Lawn believes that Tally is better suited as a coach than a manager: “I had a great time with him recently, just chatting away, and he really seems to be enjoying it [with Kerry]. You know yourself, he shuns the limelight.

“Being a manager, a number one, that’s included in your role, that’s expected of you. Whereas now you’d hardly even see him. He’s not very visible. If you asked him, I’d say this type of role suits him far, far better.”

Brian McIver has first hand evidence that Tally is not simply about stopping the opposition: “I’d have known Paddy down the years through club football. My lad Michael went to St Mary’s and I went in with Paddy for a few training sessions with them.

“My first game in charge of Donegal was in the McKenna Cup in Ballyshannon. We played St Mary’s and I think in St Mary’s first attack Michael scored a goal against us: ‘There, daddy. Take that, daddy’,” he says with a chuckle.

“Paddy is very easy to work with, very approachable. He comes across very well. He knows his football. His sessions are intense – and if fellas don’t buy in then Paddy wouldn’t be overly keen to have them there. That would have been bottom line.

“He gets on well with players and has a good sense of humour. I’d safely say that any side he has worked with, he has come across very well with them.

“Paddy has the reputation of being a defensive coach, but I wouldn’t agree with that. Yes, he knows how to set up a team defensively, but on the other side of it, Paddy was a forward himself.

“He’d be as good at coaching the forwards as he would the defenders. Look at that Tyrone team: yes, they had the ability to shut the opposition down, but they also could open a team up. In a very short space of time in a match that Tyrone team could have gone from a point down to five up.”

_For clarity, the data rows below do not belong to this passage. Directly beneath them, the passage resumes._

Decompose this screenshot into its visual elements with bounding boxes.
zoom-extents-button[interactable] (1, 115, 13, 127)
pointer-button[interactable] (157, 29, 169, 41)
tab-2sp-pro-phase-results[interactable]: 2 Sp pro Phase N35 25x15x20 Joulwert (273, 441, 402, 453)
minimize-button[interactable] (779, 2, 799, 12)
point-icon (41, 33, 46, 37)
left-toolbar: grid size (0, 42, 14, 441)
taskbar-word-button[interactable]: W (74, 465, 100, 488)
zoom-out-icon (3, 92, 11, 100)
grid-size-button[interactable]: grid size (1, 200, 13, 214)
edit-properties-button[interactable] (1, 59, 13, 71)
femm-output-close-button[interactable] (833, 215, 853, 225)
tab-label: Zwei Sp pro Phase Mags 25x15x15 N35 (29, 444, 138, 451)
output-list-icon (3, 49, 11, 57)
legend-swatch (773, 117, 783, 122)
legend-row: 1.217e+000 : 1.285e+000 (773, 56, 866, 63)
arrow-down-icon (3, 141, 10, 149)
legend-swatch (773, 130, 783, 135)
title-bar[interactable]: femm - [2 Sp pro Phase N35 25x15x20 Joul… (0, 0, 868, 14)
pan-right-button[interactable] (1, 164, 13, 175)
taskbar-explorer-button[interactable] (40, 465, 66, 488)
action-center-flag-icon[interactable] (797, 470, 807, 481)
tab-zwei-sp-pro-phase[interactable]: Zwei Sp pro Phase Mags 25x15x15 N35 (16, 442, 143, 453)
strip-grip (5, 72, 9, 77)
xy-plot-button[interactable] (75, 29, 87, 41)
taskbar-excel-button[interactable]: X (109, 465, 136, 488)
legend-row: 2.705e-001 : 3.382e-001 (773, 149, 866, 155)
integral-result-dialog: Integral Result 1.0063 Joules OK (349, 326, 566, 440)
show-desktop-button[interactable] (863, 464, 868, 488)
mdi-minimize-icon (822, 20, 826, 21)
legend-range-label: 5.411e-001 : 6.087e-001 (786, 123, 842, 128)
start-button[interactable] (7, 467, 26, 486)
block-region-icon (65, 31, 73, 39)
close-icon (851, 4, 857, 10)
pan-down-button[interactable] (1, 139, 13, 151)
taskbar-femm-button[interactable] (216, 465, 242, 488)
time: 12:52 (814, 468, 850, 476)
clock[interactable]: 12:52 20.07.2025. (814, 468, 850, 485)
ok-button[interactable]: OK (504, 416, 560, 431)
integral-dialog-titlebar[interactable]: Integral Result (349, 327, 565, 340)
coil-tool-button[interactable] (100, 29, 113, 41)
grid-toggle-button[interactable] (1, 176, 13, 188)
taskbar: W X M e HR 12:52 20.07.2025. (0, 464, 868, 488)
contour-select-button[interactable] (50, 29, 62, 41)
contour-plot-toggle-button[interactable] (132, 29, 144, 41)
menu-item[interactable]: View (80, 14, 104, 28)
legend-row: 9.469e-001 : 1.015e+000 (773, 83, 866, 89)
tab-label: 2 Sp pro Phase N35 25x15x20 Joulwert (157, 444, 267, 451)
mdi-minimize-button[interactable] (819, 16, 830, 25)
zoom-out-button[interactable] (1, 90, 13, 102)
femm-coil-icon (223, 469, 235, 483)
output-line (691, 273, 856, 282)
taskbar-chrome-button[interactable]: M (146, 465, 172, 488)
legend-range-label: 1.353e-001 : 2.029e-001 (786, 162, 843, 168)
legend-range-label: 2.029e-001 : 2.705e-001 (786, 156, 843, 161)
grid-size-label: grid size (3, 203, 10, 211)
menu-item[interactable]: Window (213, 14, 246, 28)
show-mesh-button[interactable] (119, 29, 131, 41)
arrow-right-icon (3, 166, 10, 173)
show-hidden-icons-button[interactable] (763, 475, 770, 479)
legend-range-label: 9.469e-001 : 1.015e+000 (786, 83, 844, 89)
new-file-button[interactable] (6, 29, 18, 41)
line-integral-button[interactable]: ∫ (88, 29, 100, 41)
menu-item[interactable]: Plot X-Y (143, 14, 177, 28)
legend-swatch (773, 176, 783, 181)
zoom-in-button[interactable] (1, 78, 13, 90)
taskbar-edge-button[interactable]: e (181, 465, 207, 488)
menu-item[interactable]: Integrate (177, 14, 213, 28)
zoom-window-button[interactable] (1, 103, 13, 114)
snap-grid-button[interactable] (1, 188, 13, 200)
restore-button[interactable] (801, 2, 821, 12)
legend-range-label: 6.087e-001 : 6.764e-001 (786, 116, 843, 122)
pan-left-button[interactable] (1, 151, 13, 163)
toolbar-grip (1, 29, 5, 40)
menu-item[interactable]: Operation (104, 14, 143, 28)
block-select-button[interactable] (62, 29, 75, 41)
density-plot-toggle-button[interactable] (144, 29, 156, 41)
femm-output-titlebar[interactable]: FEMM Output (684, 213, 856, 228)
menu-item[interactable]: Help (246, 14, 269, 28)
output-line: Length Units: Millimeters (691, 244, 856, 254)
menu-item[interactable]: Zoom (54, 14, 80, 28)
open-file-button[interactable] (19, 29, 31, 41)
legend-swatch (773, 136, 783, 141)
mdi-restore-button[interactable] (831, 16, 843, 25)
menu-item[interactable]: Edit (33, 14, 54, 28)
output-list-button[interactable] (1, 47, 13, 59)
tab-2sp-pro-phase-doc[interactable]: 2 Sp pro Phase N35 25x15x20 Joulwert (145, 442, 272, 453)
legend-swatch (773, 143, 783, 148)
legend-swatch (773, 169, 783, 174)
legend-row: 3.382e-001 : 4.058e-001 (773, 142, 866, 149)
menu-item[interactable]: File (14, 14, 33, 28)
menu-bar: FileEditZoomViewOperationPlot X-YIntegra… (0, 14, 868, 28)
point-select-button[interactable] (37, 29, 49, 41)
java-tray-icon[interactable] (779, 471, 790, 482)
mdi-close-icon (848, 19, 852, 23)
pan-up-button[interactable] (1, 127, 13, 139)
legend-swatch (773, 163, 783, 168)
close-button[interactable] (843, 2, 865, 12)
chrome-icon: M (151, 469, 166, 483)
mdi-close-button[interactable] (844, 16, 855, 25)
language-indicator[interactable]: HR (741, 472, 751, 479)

Tally was a factor in bringing McIver into the Down backroom team in 2010 and the latter returned the favour when he took on the Derry job:

“Whenever I approached him about coming in with Derry there was no hesitation at all. He did great work with the Derry lads for the three seasons he was involved.

“Speak to Mark Lynch: Paddy did a lot of good work with Mark in terms of his free-taking, working at his stance at taking free kicks, stuff like that.”

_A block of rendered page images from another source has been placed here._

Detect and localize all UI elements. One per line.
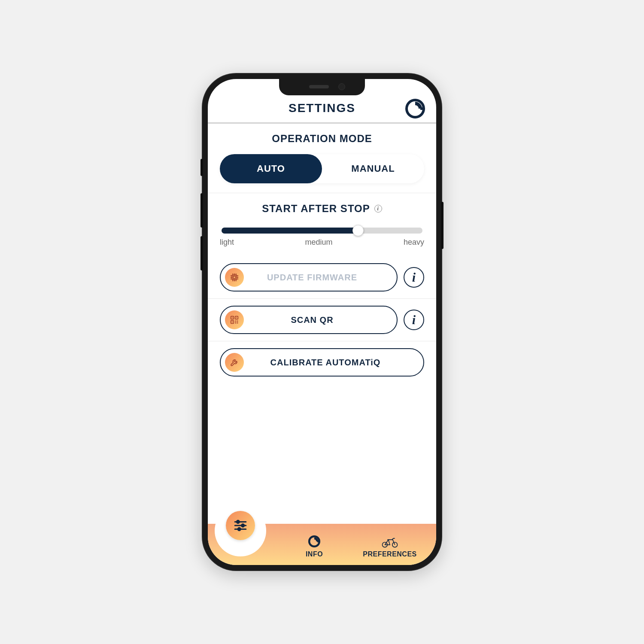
phone-frame: SETTINGS OPERATION MODE AUTO MANUAL STAR… [202, 73, 442, 571]
info-icon[interactable]: i [374, 205, 382, 213]
svg-rect-20 [236, 317, 237, 318]
nav-info[interactable]: INFO [276, 534, 352, 558]
side-button [200, 159, 203, 176]
calibrate-button[interactable]: CALIBRATE AUTOMATiQ [220, 348, 424, 377]
nav-items: INFO PREFERENCES [208, 534, 436, 558]
slider-thumb[interactable] [352, 225, 364, 236]
segment-manual[interactable]: MANUAL [322, 154, 424, 183]
slider-fill [222, 228, 358, 234]
segment-auto[interactable]: AUTO [220, 154, 322, 183]
qr-icon [225, 310, 244, 329]
slider-container: light medium heavy [220, 224, 424, 247]
svg-rect-24 [235, 322, 237, 324]
start-after-stop-label: START AFTER STOP [262, 203, 370, 215]
start-after-stop-title: START AFTER STOP i [220, 203, 424, 215]
scan-qr-info-button[interactable]: i [404, 310, 424, 330]
slider-label-mid: medium [305, 238, 332, 247]
chip-icon [225, 268, 244, 287]
svg-rect-23 [237, 321, 238, 322]
bottom-nav: INFO PREFERENCES [208, 513, 436, 565]
nav-info-label: INFO [306, 550, 323, 558]
slider-label-low: light [220, 238, 234, 247]
bike-icon [381, 536, 398, 549]
svg-rect-33 [317, 541, 319, 542]
update-firmware-row: UPDATE FIRMWARE i [208, 256, 436, 299]
notch [279, 79, 365, 95]
nav-preferences-label: PREFERENCES [363, 550, 417, 558]
page-title: SETTINGS [289, 101, 355, 115]
nav-preferences[interactable]: PREFERENCES [352, 536, 428, 558]
svg-rect-2 [232, 275, 237, 280]
svg-point-27 [237, 520, 239, 523]
scan-qr-label: SCAN QR [251, 315, 392, 325]
update-firmware-button[interactable]: UPDATE FIRMWARE [220, 263, 398, 292]
slider-label-high: heavy [404, 238, 424, 247]
svg-rect-19 [232, 317, 233, 318]
update-firmware-info-button[interactable]: i [404, 267, 424, 288]
volume-up-button [200, 193, 203, 228]
update-firmware-label: UPDATE FIRMWARE [251, 273, 392, 283]
svg-rect-25 [237, 322, 238, 324]
calibrate-row: CALIBRATE AUTOMATiQ [208, 341, 436, 383]
operation-mode-toggle[interactable]: AUTO MANUAL [220, 154, 424, 183]
phone-screen: SETTINGS OPERATION MODE AUTO MANUAL STAR… [208, 79, 436, 565]
sliders-icon [233, 518, 248, 533]
info-logo-icon [307, 534, 322, 549]
slider-labels: light medium heavy [220, 238, 424, 247]
svg-rect-3 [233, 276, 236, 279]
svg-rect-21 [232, 322, 233, 322]
power-button [441, 202, 444, 249]
volume-down-button [200, 236, 203, 270]
calibrate-label: CALIBRATE AUTOMATiQ [251, 358, 419, 368]
svg-point-31 [238, 528, 240, 530]
content: OPERATION MODE AUTO MANUAL START AFTER S… [208, 123, 436, 513]
brand-logo-icon [405, 99, 425, 118]
svg-point-29 [242, 524, 244, 527]
operation-mode-title: OPERATION MODE [220, 133, 424, 145]
svg-rect-1 [420, 107, 424, 110]
start-after-stop-slider[interactable] [222, 228, 422, 234]
operation-mode-section: OPERATION MODE AUTO MANUAL [208, 123, 436, 193]
scan-qr-button[interactable]: SCAN QR [220, 306, 398, 334]
start-after-stop-section: START AFTER STOP i light medium heavy [208, 193, 436, 256]
scan-qr-row: SCAN QR i [208, 299, 436, 341]
svg-rect-22 [235, 321, 237, 322]
wrench-icon [225, 353, 244, 372]
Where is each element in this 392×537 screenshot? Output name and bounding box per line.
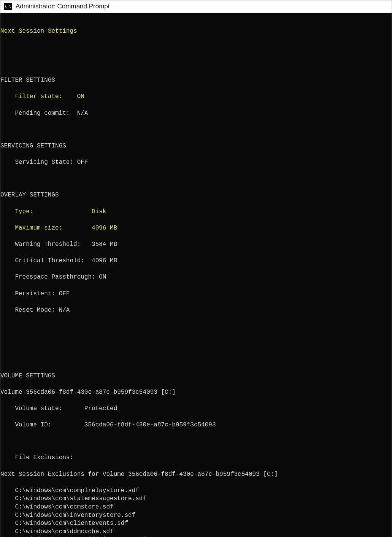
titlebar[interactable]: C:\ Administrator: Command Prompt [0,0,392,13]
overlay-type-value: Disk [92,208,106,215]
file-exclusion-item: C:\windows\ccm\ccmstore.sdf [0,503,392,512]
overlay-reset-label: Reset Mode: [15,307,55,314]
session-header: Next Session Settings [0,28,77,35]
servicing-heading: SERVICING SETTINGS [0,142,392,150]
volume-state-label: Volume state: [15,405,62,412]
overlay-heading: OVERLAY SETTINGS [0,191,392,200]
overlay-warn-label: Warning Threshold: [15,241,81,248]
volume-state-value: Protected [84,405,117,412]
servicing-state-value: OFF [77,159,88,166]
file-exclusion-item: C:\windows\ccm\inventorystore.sdf [0,512,392,520]
overlay-type-label: Type: [15,208,33,215]
overlay-maxsize-label: Maximum size: [15,225,62,231]
overlay-freespace-value: ON [99,274,106,280]
overlay-crit-label: Critical Threshold: [15,257,84,264]
cmd-icon: C:\ [4,3,12,10]
file-exclusion-item: C:\windows\ccm\statemessagestore.sdf [0,495,392,503]
file-exclusion-item: C:\windows\ccm\clientevents.sdf [0,520,392,528]
volume-id-label: Volume ID: [15,421,51,428]
pending-commit-value: N/A [77,110,88,117]
command-prompt-window: C:\ Administrator: Command Prompt Next S… [0,0,392,537]
file-exclusion-list: C:\windows\ccm\complrelaystore.sdf C:\wi… [0,487,392,537]
servicing-state-label: Servicing State: [15,159,73,166]
overlay-persistent-label: Persistent: [15,290,55,297]
filter-heading: FILTER SETTINGS [0,76,392,85]
file-exclusion-item: C:\windows\ccm\complrelaystore.sdf [0,487,392,495]
filter-state-label: Filter state: [15,93,62,100]
overlay-persistent-value: OFF [59,290,70,297]
pending-commit-label: Pending commit: [15,110,70,117]
window-title: Administrator: Command Prompt [16,3,110,10]
overlay-reset-value: N/A [59,307,70,314]
terminal-output[interactable]: Next Session Settings FILTER SETTINGS Fi… [0,13,392,537]
overlay-maxsize-value: 4096 MB [92,225,117,231]
filter-state-value: ON [77,93,84,100]
file-exclusions-label: File Exclusions: [15,454,73,461]
volume-line: Volume 356cda06-f8df-430e-a87c-b959f3c54… [0,388,392,397]
overlay-warn-value: 3584 MB [92,241,117,248]
next-session-exclusions: Next Session Exclusions for Volume 356cd… [0,470,392,479]
volume-id-value: 356cda06-f8df-430e-a87c-b959f3c54093 [84,421,216,428]
overlay-crit-value: 4096 MB [92,257,117,264]
volume-heading: VOLUME SETTINGS [0,372,392,380]
overlay-freespace-label: Freespace Passthrough: [15,274,95,280]
file-exclusion-item: C:\windows\ccm\ddmcache.sdf [0,528,392,536]
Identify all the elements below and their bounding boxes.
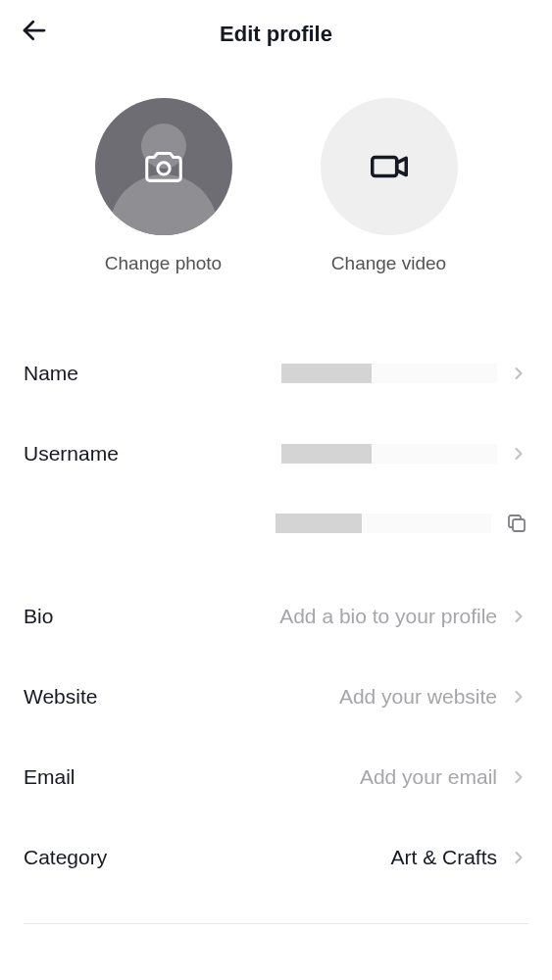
copy-icon[interactable] bbox=[505, 512, 528, 535]
chevron-right-icon bbox=[509, 607, 528, 626]
profile-url-row bbox=[24, 494, 528, 553]
form-list: Name Username Bio Add a bio to your prof… bbox=[0, 333, 552, 898]
category-row[interactable]: Category Art & Crafts bbox=[24, 817, 528, 898]
change-video-button[interactable]: Change video bbox=[321, 98, 458, 274]
category-value: Art & Crafts bbox=[107, 846, 497, 869]
name-row[interactable]: Name bbox=[24, 333, 528, 414]
name-label: Name bbox=[24, 362, 78, 385]
website-placeholder: Add your website bbox=[97, 685, 497, 709]
chevron-right-icon bbox=[509, 848, 528, 867]
bio-placeholder: Add a bio to your profile bbox=[53, 605, 497, 628]
email-placeholder: Add your email bbox=[75, 765, 497, 789]
change-photo-label: Change photo bbox=[105, 253, 222, 274]
svg-rect-4 bbox=[513, 519, 525, 531]
change-photo-button[interactable]: Change photo bbox=[95, 98, 232, 274]
username-value-redacted bbox=[281, 444, 497, 464]
name-value-redacted bbox=[281, 364, 497, 383]
bio-label: Bio bbox=[24, 605, 53, 628]
chevron-right-icon bbox=[509, 767, 528, 787]
header: Edit profile bbox=[0, 0, 552, 59]
svg-marker-3 bbox=[396, 158, 406, 174]
category-label: Category bbox=[24, 846, 107, 869]
video-icon bbox=[367, 144, 412, 189]
profile-url-redacted bbox=[276, 514, 491, 533]
back-button[interactable] bbox=[20, 16, 49, 49]
website-row[interactable]: Website Add your website bbox=[24, 657, 528, 737]
website-label: Website bbox=[24, 685, 97, 709]
username-label: Username bbox=[24, 442, 119, 466]
change-video-label: Change video bbox=[331, 253, 446, 274]
chevron-right-icon bbox=[509, 364, 528, 383]
email-label: Email bbox=[24, 765, 75, 789]
section-divider bbox=[24, 923, 528, 924]
svg-point-1 bbox=[157, 163, 169, 174]
camera-icon bbox=[141, 144, 186, 189]
page-title: Edit profile bbox=[20, 22, 532, 47]
chevron-right-icon bbox=[509, 444, 528, 464]
email-row[interactable]: Email Add your email bbox=[24, 737, 528, 817]
svg-rect-2 bbox=[372, 157, 396, 175]
chevron-right-icon bbox=[509, 687, 528, 707]
username-row[interactable]: Username bbox=[24, 414, 528, 494]
avatar-placeholder bbox=[95, 98, 232, 235]
arrow-left-icon bbox=[20, 16, 49, 45]
bio-row[interactable]: Bio Add a bio to your profile bbox=[24, 576, 528, 657]
media-row: Change photo Change video bbox=[0, 98, 552, 274]
video-placeholder bbox=[321, 98, 458, 235]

Tally is an all-round coach, having studied Primary Education and Physical Education at St Mary’s.

“Paddy would have taken a lot of responsibility for boys’ conditioning as well, could have taken the gym sessions,” says McIver.

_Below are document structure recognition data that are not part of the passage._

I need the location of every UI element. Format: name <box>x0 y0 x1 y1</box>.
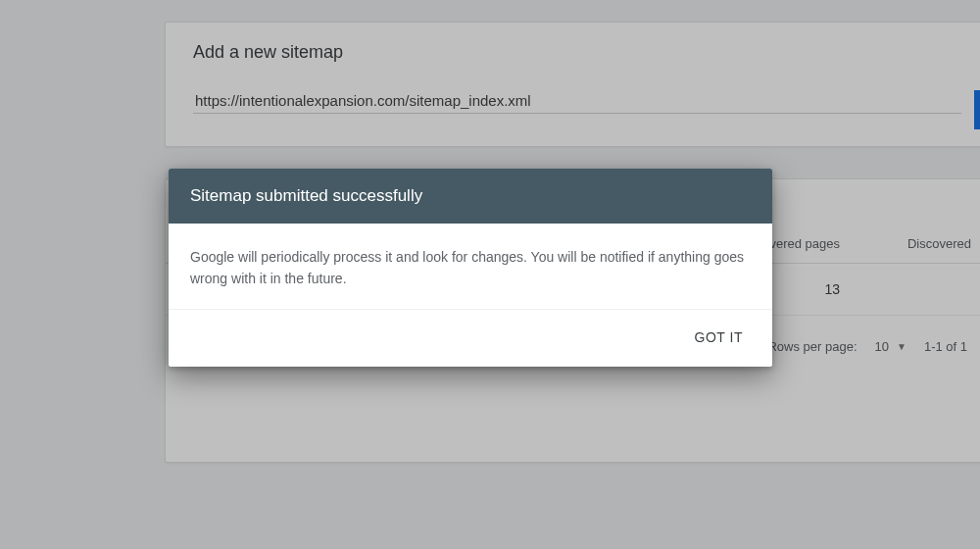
dialog-actions: GOT IT <box>169 310 772 367</box>
dialog-title: Sitemap submitted successfully <box>169 169 772 224</box>
success-dialog: Sitemap submitted successfully Google wi… <box>169 169 772 367</box>
got-it-button[interactable]: GOT IT <box>683 320 755 355</box>
dialog-body-text: Google will periodically process it and … <box>169 224 772 310</box>
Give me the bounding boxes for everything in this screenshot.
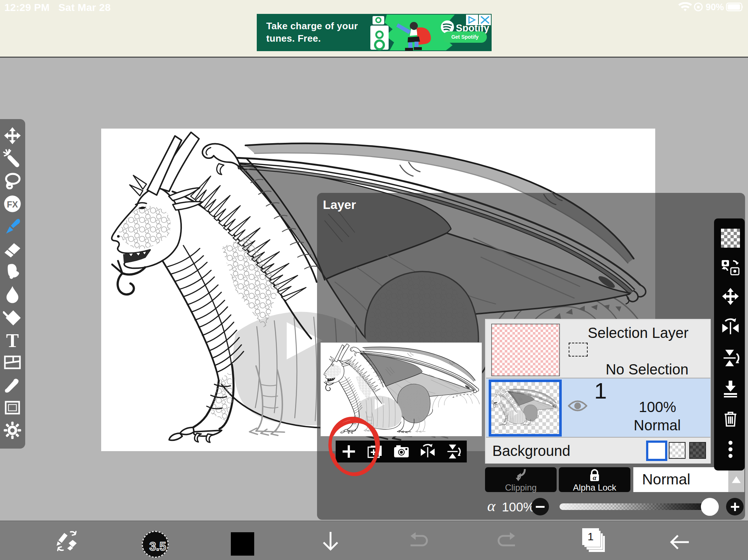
svg-text:90%: 90% — [706, 2, 724, 12]
svg-text:T: T — [6, 330, 19, 349]
svg-text:α: α — [593, 474, 597, 481]
svg-text:FX: FX — [7, 199, 18, 209]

“Now, Derry had a strength and conditioning coach in, yes, but Paddy did work out on the pitch. He’d have taken boys for testing to see what condition they were in; I remember him fixing up sessions at St Mary’s.

“Much like the balance between defence and attack, Paddy also had the balance between the tactical and physical sides of the game as well.”

Professor Peter Finn (left), Principal of St Mary's University College, with Paddy Tally.
Professor Peter Finn (left), Principal of St Mary's University College, with Paddy Tally.

Professor Peter Finn, Principal at St Mary’s, has know Paddy Tally since the latter was a teenager and believes there are three key elements to his approach: ideas, relationships, and the desire to win, to be the best.

“I’m very much of the view that progress in any aspect of life generally comes down to new ideas,” says Finn. “Doesn’t matter whether it’s education, or coaching, or games – development is based on ideas.

“The one thing that Paddy is, he has a very thoughtful approach to what he does, and he has innovative ideas. It’s not one approach.

“Paddy is thinking all the time about new ideas, new ways of doing things, new approaches. I think that’s one of his greatest assets, because every game is a different challenge. If you have a one-track mentality you’ll get caught out at some stage. Paddy’s not like that.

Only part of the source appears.